__TASK INSTRUCTIONS__:
Copy out every line of the records in which "Panorama" can be found.

Stored data entries
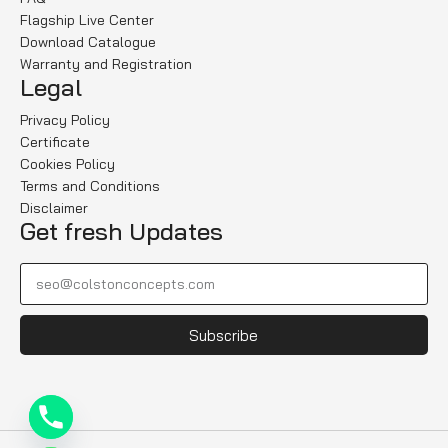
Flagship Live Center
Download Catalogue
Warranty and Registration
Legal
Privacy Policy
Certificate
Cookies Policy
Terms and Conditions
Disclaimer
Get fresh Updates
Subscribe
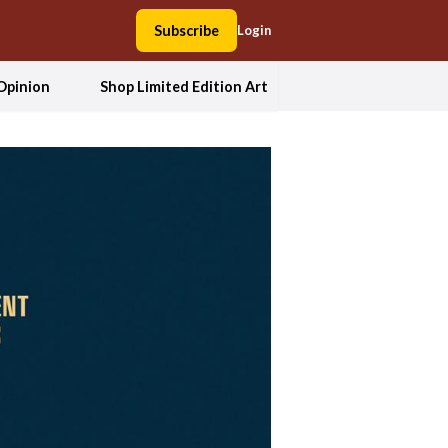
Subscribe
Login
Opinion
Shop Limited Edition Art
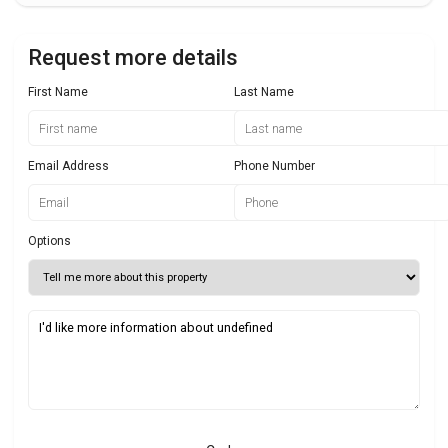
Request more details
First Name
Last Name
Email Address
Phone Number
Options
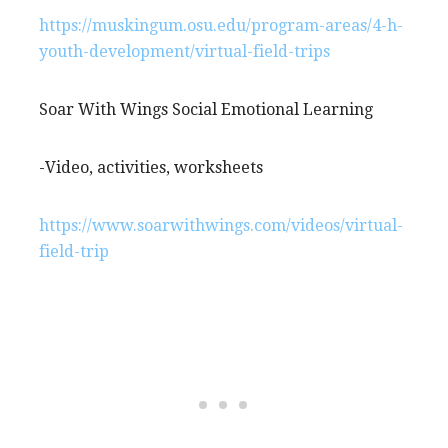
https://muskingum.osu.edu/program-areas/4-h-
youth-development/virtual-field-trips
Soar With Wings Social Emotional Learning
-Video, activities, worksheets
https://www.soarwithwings.com/videos/virtual-
field-trip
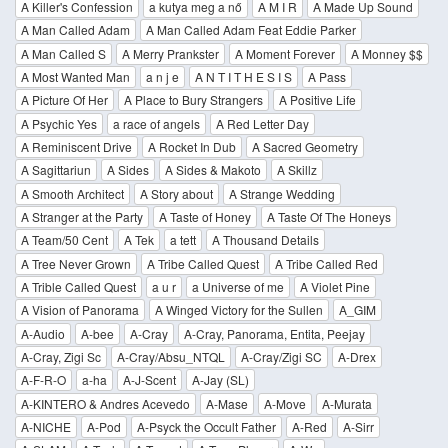
A Killer's Confession
a kutya meg a nő
A M I R
A Made Up Sound
A Man Called Adam
A Man Called Adam Feat Eddie Parker
A Man Called S
A Merry Prankster
A Moment Forever
A Monney $$
A Most Wanted Man
a n j e
A N T I T H E S I S
A Pass
A Picture Of Her
A Place to Bury Strangers
A Positive Life
A Psychic Yes
a race of angels
A Red Letter Day
A Reminiscent Drive
A Rocket In Dub
A Sacred Geometry
A Sagittariun
A Sides
A Sides & Makoto
A Skillz
A Smooth Architect
A Story about
A Strange Wedding
A Stranger at the Party
A Taste of Honey
A Taste Of The Honeys
A Team/50 Cent
A Tek
a tett
A Thousand Details
A Tree Never Grown
A Tribe Called Quest
A Tribe Called Red
A Trible Called Quest
a u r
a Universe of me
A Violet Pine
A Vision of Panorama
A Winged Victory for the Sullen
A_GIM
A-Audio
A-bee
A-Cray
A-Cray, Panorama, Entita, Peejay
A-Cray, Zigi Sc
A-Cray/Absu_NTQL
A-Cray/Zigi SC
A-Drex
A-F-R-O
a-ha
A-J-Scent
A-Jay (SL)
A-KINTERO & Andres Acevedo
A-Mase
A-Move
A-Murata
A-NICHE
A-Pod
A-Psyck the Occult Father
A-Red
A-Sirr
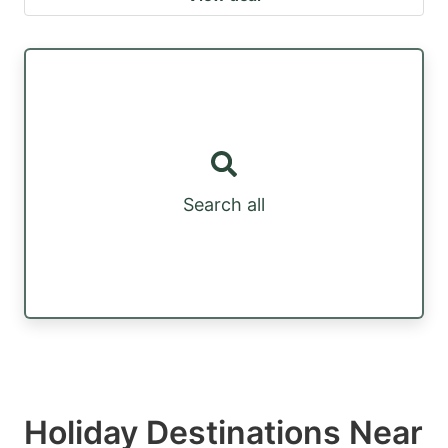
Search all
Holiday Destinations Near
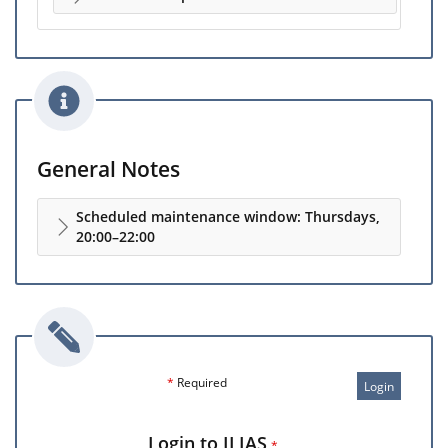
General Notes
Scheduled maintenance window: Thursdays,
20:00–22:00
*
Required
Login
Login to ILIAS
*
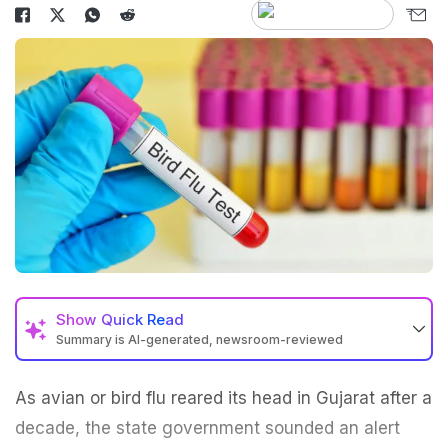
Show
Quick Read
Summary is AI-generated, newsroom-reviewed
As avian or
bird flu
reared its head in Gujarat after a
decade, the state government sounded an alert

__ANSWER SECTION__:
A Vision of Panorama
A-Cray, Panorama, Entita, Peejay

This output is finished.